GOLF COURSE REPURPOSED
27 Sep 2017
An abandoned golf course in New Orleans’ City Park is now the city’s biggest urban farm, with sustainable farming ventures that provide leadership and education programs to underprivileged youth.
Designed by Tulane University architecture students, Grow Dat Youth Farm has repurposed a former golf course to develop a sustainable farming nonprofit that features a low-energy Eco-Campus built with seven recycled shipping containers. The urban farming and leadership program teaches local youth how to sustainably grow fruits and veggies that are then sold to CSAs, local restaurants, and markets, as well as donated to neighbourhoods lacking access to healthy, fresh food.
Founded in 2011, Grow Dat Youth Farm wants to do much more than grow delicious chemical-free food. The nonprofit farm’s central mission is to bring local youth and adults from different backgrounds together in a safe collaborative environment where they can learn how to grow their own food and develop personal, social, and environmental change.
Most of the educational workshops take place within the Eco-Campus, a simple low-energy structure with an open-air classroom, two climate-controlled offices, kitchen, bathroom with composting toilets, and storage. A bioswale under the front timber walkway prevents flooding and manages water sustainably.
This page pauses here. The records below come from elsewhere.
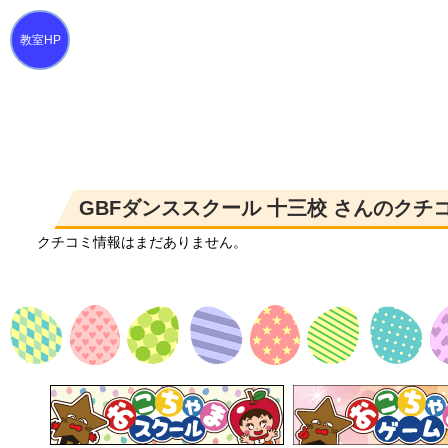
GBFダンススクール 十三校 さんのクチ
クチコミ情報はまだありません。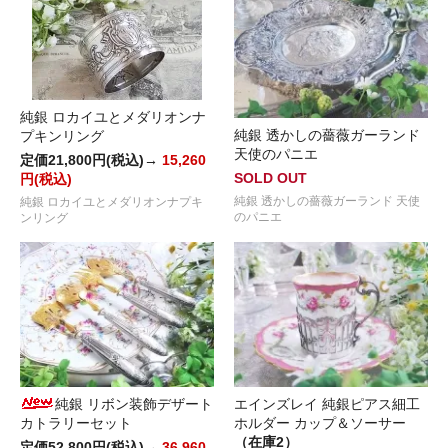
純銀 ロカイユとメダリオンナ
純銀 透かしの薔薇ガーランド
プキンリング
天使のパニエ
定価21,800円(税込)→
15,260
SOLD OUT
円(税込)
純銀 透かしの薔薇ガーランド 天使
純銀 ロカイユとメダリオンナプキ
のパニエ
ンリング
純銀 リボン装飾デザート
エインズレイ 純銀ピアス細工
カトラリーセット
ホルダー カップ＆ソーサー
（在庫2）
定価52,800円(税込)→
36,960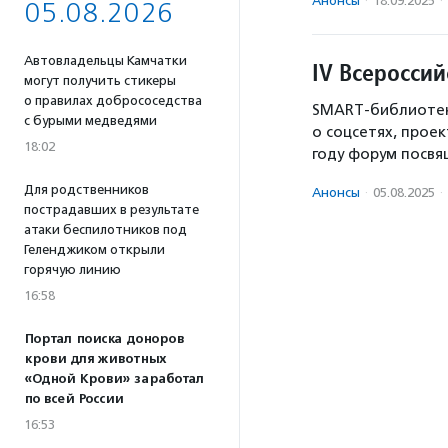
Анонсы
·
18.09.2025
·
05.08.2026
Автовладельцы Камчатки
IV Всеросси
могут получить стикеры
о правилах добрососедства
SMART-библиотека
с бурыми медведями
о соцсетях, прое
18:02
году форум посв
Для родственников
Анонсы
·
05.08.2025
·
пострадавших в результате
атаки беспилотников под
Геленджиком открыли
горячую линию
16:58
Портал поиска доноров
крови для животных
«Одной Крови» заработал
по всей России
16:53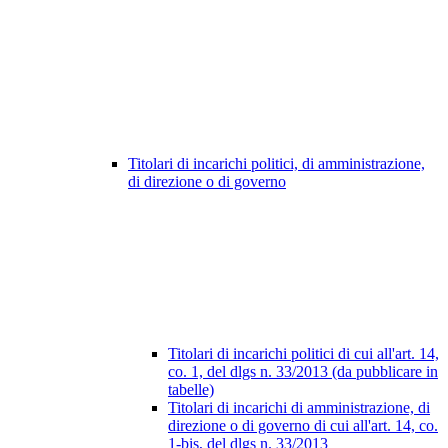
Titolari di incarichi politici, di amministrazione,
di direzione o di governo
Titolari di incarichi politici di cui all'art. 14,
co. 1, del dlgs n. 33/2013 (da pubblicare in
tabelle)
Titolari di incarichi di amministrazione, di
direzione o di governo di cui all'art. 14, co.
1-bis, del dlgs n. 33/2013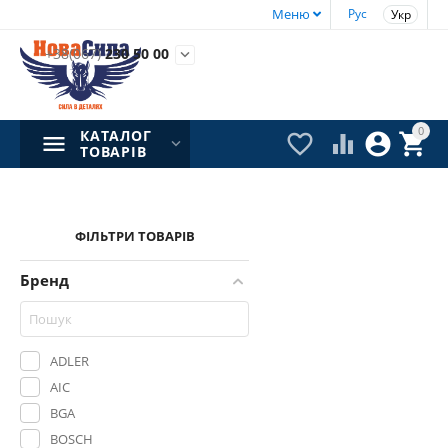
Меню
Рус
Укр
+38(067)
230 50 00

0
КАТАЛОГ




ТОВАРІВ
ФІЛЬТРИ ТОВАРІВ
Бренд
ADLER
AIC
BGA
BOSCH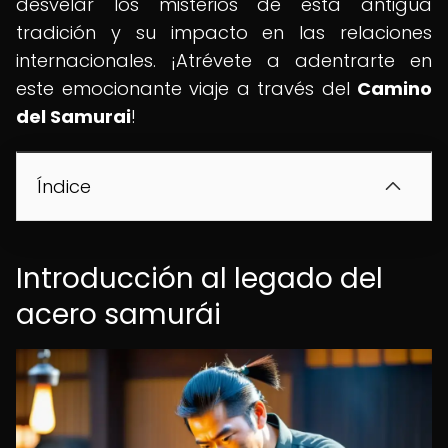
desvelar los misterios de esta antigua
tradición y su impacto en las relaciones
internacionales. ¡Atrévete a adentrarte en
este emocionante viaje a través del
Camino
del Samurai
!
Índice
Introducción al legado del
acero samurái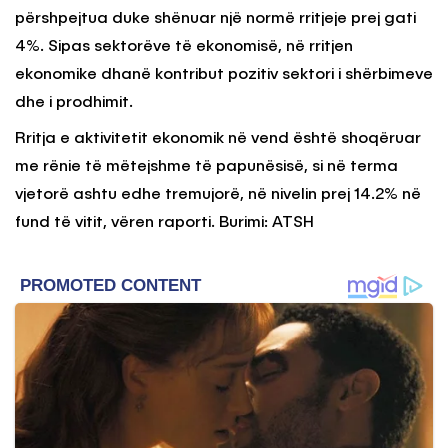
përshpejtua duke shënuar një normë rritjeje prej gati
4%. Sipas sektorëve të ekonomisë, në rritjen
ekonomike dhanë kontribut pozitiv sektori i shërbimeve
dhe i prodhimit.
Rritja e aktivitetit ekonomik në vend është shoqëruar
me rënie të mëtejshme të papunësisë, si në terma
vjetorë ashtu edhe tremujorë, në nivelin prej 14.2% në
fund të vitit, vëren raporti. Burimi: ATSH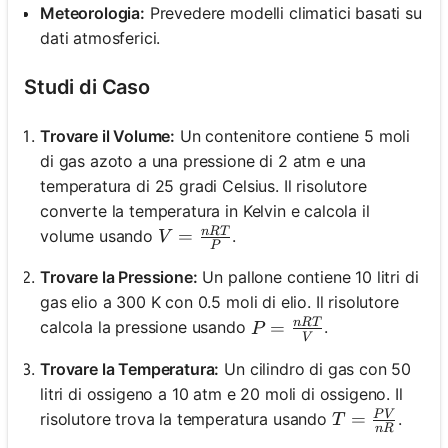
Meteorologia:
Prevedere modelli climatici basati su
dati atmosferici.
Studi di Caso
Trovare il Volume:
Un contenitore contiene 5 moli
di gas azoto a una pressione di 2 atm e una
temperatura di 25 gradi Celsius. Il risolutore
converte la temperatura in Kelvin e calcola il
n
RT
V = \frac{nRT}{P}
=
volume usando
.
V
P
Trovare la Pressione:
Un pallone contiene 10 litri di
gas elio a 300 K con 0.5 moli di elio. Il risolutore
n
RT
P = \frac{nRT}{V}
=
calcola la pressione usando
.
P
V
Trovare la Temperatura:
Un cilindro di gas con 50
litri di ossigeno a 10 atm e 20 moli di ossigeno. Il
P
V
T = \frac{P
=
risolutore trova la temperatura usando
.
T
n
R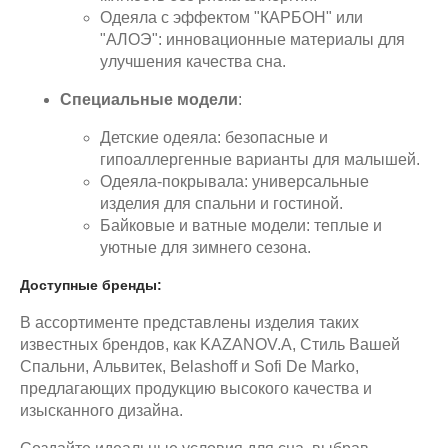
Одеяла с эффектом "КАРБОН" или
"АЛОЭ": инновационные материалы для
улучшения качества сна.
Специальные модели
:
Детские одеяла: безопасные и
гипоаллергенные варианты для малышей.
Одеяла-покрывала: универсальные
изделия для спальни и гостиной.
Байковые и ватные модели: теплые и
уютные для зимнего сезона.
Доступные бренды:
В ассортименте представлены изделия таких
известных брендов, как KAZANOV.A, Стиль Вашей
Спальни, Альвитек, Belashoff и Sofi De Marko,
предлагающих продукцию высокого качества и
изысканного дизайна.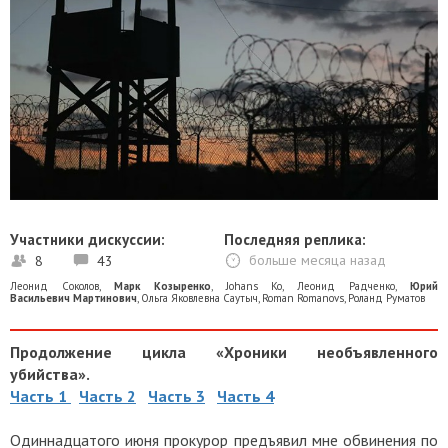
Участники дискуссии:
Последняя реплика:
8
43
больше месяца назад
Леонид Соколов
,
Марк Козыренко
,
Johans Ko
,
Леонид Радченко
,
Юрий
Васильевич Мартинович
,
Ольга Яковлевна Саутыч
,
Roman Romanovs
,
Роланд Руматов
Продолжение цикла «Хроники необъявленного
убийства».
Часть 1
Часть 2
Часть 3
Часть 4
Одиннадцатого июня прокурор предъявил мне обвинения по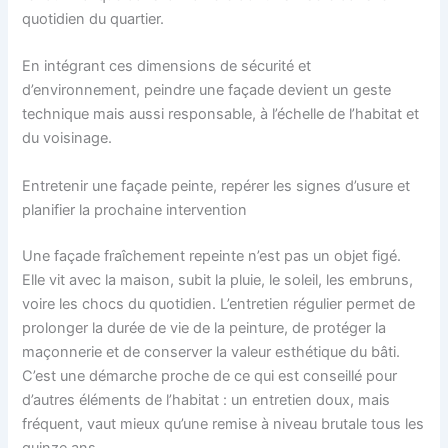
quotidien du quartier.
En intégrant ces dimensions de sécurité et
d’environnement, peindre une façade devient un geste
technique mais aussi responsable, à l’échelle de l’habitat et
du voisinage.
Entretenir une façade peinte, repérer les signes d’usure et
planifier la prochaine intervention
Une façade fraîchement repeinte n’est pas un objet figé.
Elle vit avec la maison, subit la pluie, le soleil, les embruns,
voire les chocs du quotidien. L’entretien régulier permet de
prolonger la durée de vie de la peinture, de protéger la
maçonnerie et de conserver la valeur esthétique du bâti.
C’est une démarche proche de ce qui est conseillé pour
d’autres éléments de l’habitat : un entretien doux, mais
fréquent, vaut mieux qu’une remise à niveau brutale tous les
quinze ans.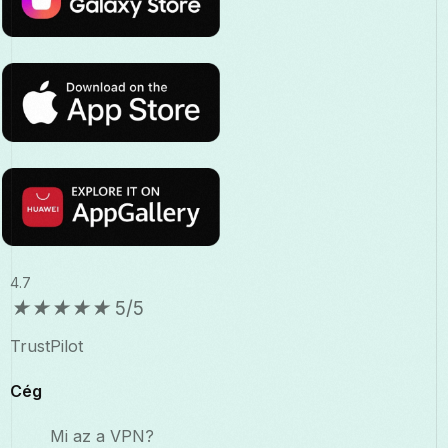
4.7
★
★
★
★
★
5/5
TrustPilot
Cég
Mi az a VPN?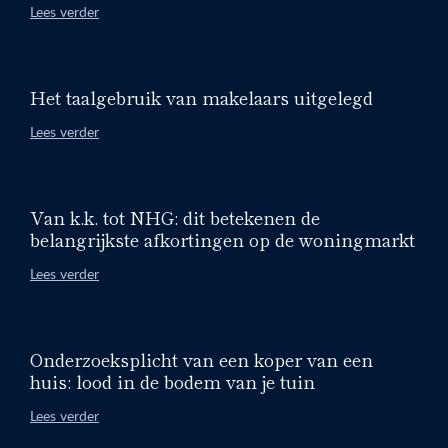
Lees verder
Het taalgebruik van makelaars uitgelegd
Lees verder
Van k.k. tot NHG: dit betekenen de
belangrijkste afkortingen op de woningmarkt
Lees verder
Onderzoeksplicht van een koper van een
huis: lood in de bodem van je tuin
Lees verder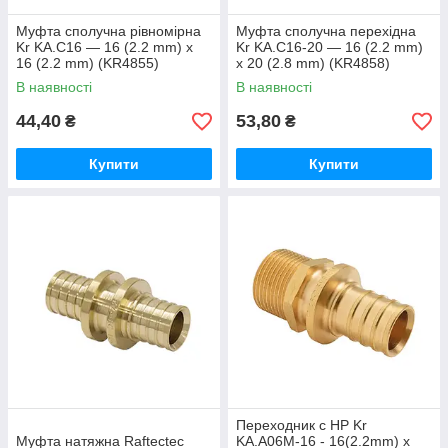
Муфта сполучна рівномірна
Муфта сполучна перехідна
Kr KA.С16 — 16 (2.2 mm) x
Kr KA.С16-20 — 16 (2.2 mm)
16 (2.2 mm) (KR4855)
x 20 (2.8 mm) (KR4858)
В наявності
В наявності
44,40
53,80
₴
₴
Купити
Купити
Переходник с НР Kr
Муфта натяжна Raftectec
KA.A06M-16 - 16(2.2mm) x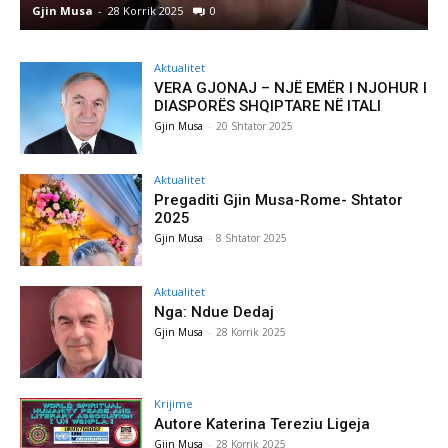
Gjin Musa
-
28 Korrik 2025
0
G
Aktualitet
VERA GJONAJ – NJË EMËR I NJOHUR I
DIASPORËS SHQIPTARE NË ITALI
Gjin Musa
-
20 Shtator 2025
Aktualitet
Pregaditi Gjin Musa-Rome- Shtator
2025
Gjin Musa
-
8 Shtator 2025
Aktualitet
Nga: Ndue Dedaj
Gjin Musa
-
28 Korrik 2025
Krijime
Autore Katerina Tereziu Ligeja
Gjin Musa
-
28 Korrik 2025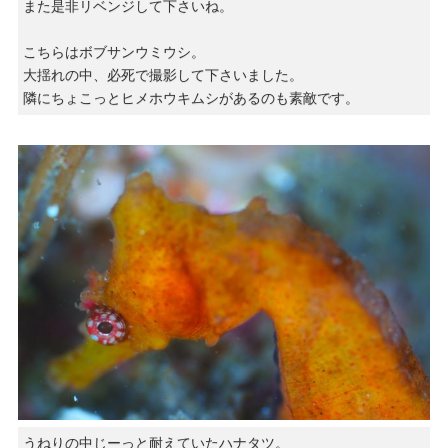
また是非リベンジして下さいね。
こちらはボブサンウミウシ。
大揺れの中、必死で撮影して下さいました。
隣にちょこっとヒメホウキムシがあるのも素敵です。
うねりの中じーっと耐えていたハナタツ。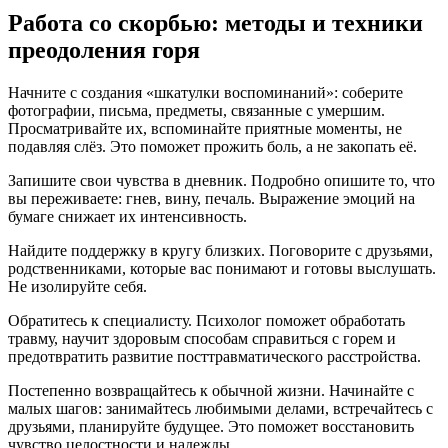
Работа со скорбью: методы и техники
преодоления горя
Начните с создания «шкатулки воспоминаний»: соберите
фотографии, письма, предметы, связанные с умершим.
Просматривайте их, вспоминайте приятные моменты, не
подавляя слёз. Это поможет прожить боль, а не закопать её.
Запишите свои чувства в дневник. Подробно опишите то, что
вы переживаете: гнев, вину, печаль. Выражение эмоций на
бумаге снижает их интенсивность.
Найдите поддержку в кругу близких. Поговорите с друзьями,
родственниками, которые вас понимают и готовы выслушать.
Не изолируйте себя.
Обратитесь к специалисту. Психолог поможет обработать
травму, научит здоровым способам справиться с горем и
предотвратить развитие посттравматического расстройства.
Постепенно возвращайтесь к обычной жизни. Начинайте с
малых шагов: занимайтесь любимыми делами, встречайтесь с
друзьями, планируйте будущее. Это поможет восстановить
чувство целостности и надежды.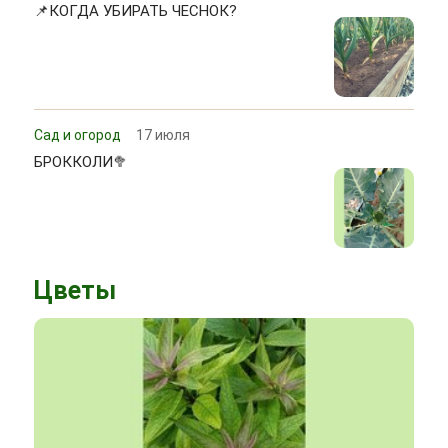
📌КОГДА УБИРАТЬ ЧЕСНОК?
Сад и огород
17 июля
БРОККОЛИ🥦
Цветы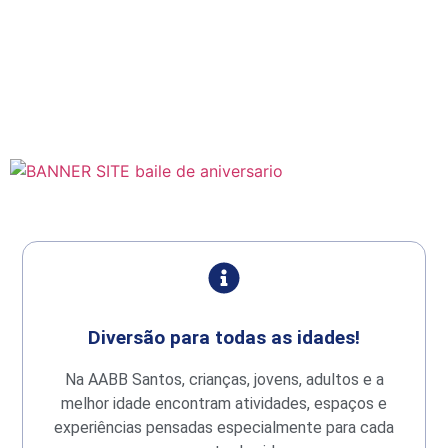
Diversão para todas as idades!
Na AABB Santos, crianças, jovens, adultos e a
melhor idade encontram atividades, espaços e
experiências pensadas especialmente para cada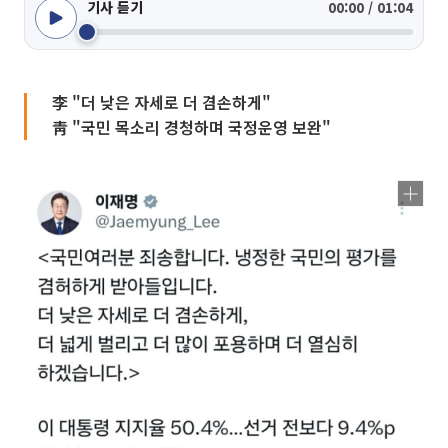
기사 듣기
00:00 / 01:04
李 "더 낮은 자세로 더 겸손하게"
靑 "국민 목소리 경청하며 국정운영 보완"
The City Park birding corridor runs along the side of farm and provides a more wild contrast to the farmed environment.
Grow Dat Youth Farm has a long-term lease for seven acres of land in New Orlean’s City Park and is currently growing on two acres, with plans for expansion. Formerly a golf course that had been uninhabited before Katrina, the site comprised very sandy or mostly clay soils - poor conditions for farming. The team remediated the soil with lots of organic matter - mainly a mixture of coffee grounds, processed dried sugar cane, and chicken manure - and use crop rotations to add minerals back into the earth. Today, the diversified farm grows over 50 varieties of fruits and vegetables, from avocados and satsuma to beets and kale.
“Food justice is a big part of who we are,” said Michael Kantor, Interim Director at Grow Dat Youth Farm, who stressed the program’s primary purpose to develop youth leadership skills. “Black farmers in particular have historically been marginalised so we create opportunities here to give young people of different races the chance to take control of food production, either here or in their neighbourhoods, and increase access to fresh healthy produce—something many New Orleans neighbourhoods do not have.”
Grow Dat Youth Farm partners with nine local schools to recruit around 60 high school students annually. Starting in January 2018, these youth Crew Members participate in a paid, five-month leadership program held after school and on Saturday that prioritises diversity and inclusion. The program time is evenly split between lessons on sustainable food, cooking, and farming, and team-building and leadership exercises. Graduates of the program are invited to enrol in the next tiered leadership position as Assistant Crew Leaders; a fellowship program brings in extra help around the year.
“Our farm is pretty active from September to June,” said Michael. “That’s when we’re harvesting crops for the CSA, or for the Crescent City Farmers Market or farm stand. We’ve also sold to restaurants and have been in Whole Foods too. We donate 30% of our food to households without access [to healthy foods] through our Shared Harvest program.”
To date, Grow Dat Youth Farm has donated over 26,000 pounds of food.